### [EXERCISE INSTRUCTIONS]
Using the data below, restate exactly every line from the one with "and processing speed." up to and including the one with "Fri Jan 22 0". No picture belongs in it.

### [EXTRACTED INFORMATION]
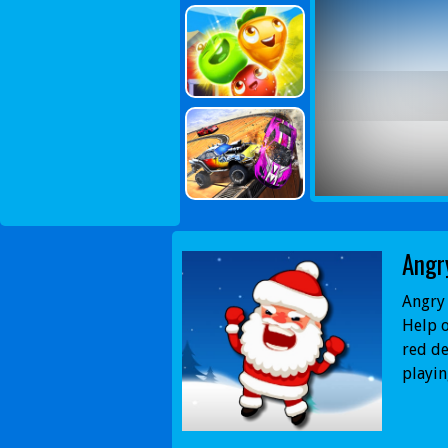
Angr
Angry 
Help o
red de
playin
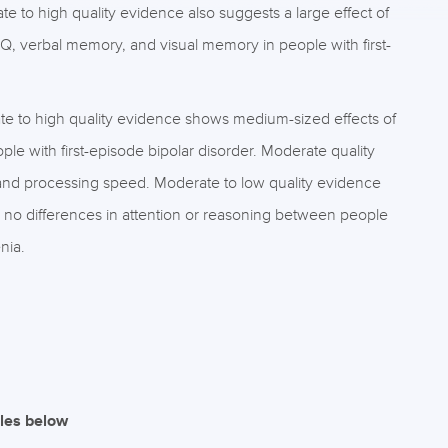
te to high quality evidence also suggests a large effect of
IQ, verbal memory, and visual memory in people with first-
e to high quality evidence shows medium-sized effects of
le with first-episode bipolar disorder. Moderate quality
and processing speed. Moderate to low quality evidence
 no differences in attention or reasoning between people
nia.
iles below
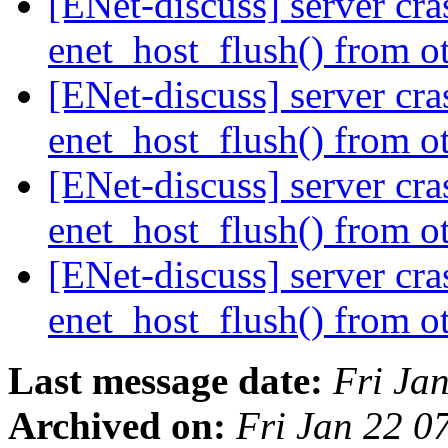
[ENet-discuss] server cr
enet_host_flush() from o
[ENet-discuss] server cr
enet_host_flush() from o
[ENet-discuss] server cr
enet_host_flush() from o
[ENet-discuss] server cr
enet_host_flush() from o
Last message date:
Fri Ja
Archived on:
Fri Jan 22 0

---

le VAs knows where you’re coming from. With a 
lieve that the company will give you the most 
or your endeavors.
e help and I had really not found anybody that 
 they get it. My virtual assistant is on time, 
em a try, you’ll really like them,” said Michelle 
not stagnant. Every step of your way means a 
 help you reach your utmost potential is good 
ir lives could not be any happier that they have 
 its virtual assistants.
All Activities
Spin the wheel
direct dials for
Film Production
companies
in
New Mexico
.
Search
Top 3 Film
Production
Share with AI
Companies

### [RESULT OF THIS EXERCISE]
and processing speed. Moderate to low quality evidence
 no differences in attention or reasoning between people
nia.
iles below
[ENet-discuss] server cr
enet_host_flush() from o
[ENet-discuss] server cr
enet_host_flush() from o
[ENet-discuss] server cr
enet_host_flush() from o
[ENet-discuss] server cr
enet_host_flush() from o
Last message date:
Fri Ja
Archived on:
Fri Jan 22 0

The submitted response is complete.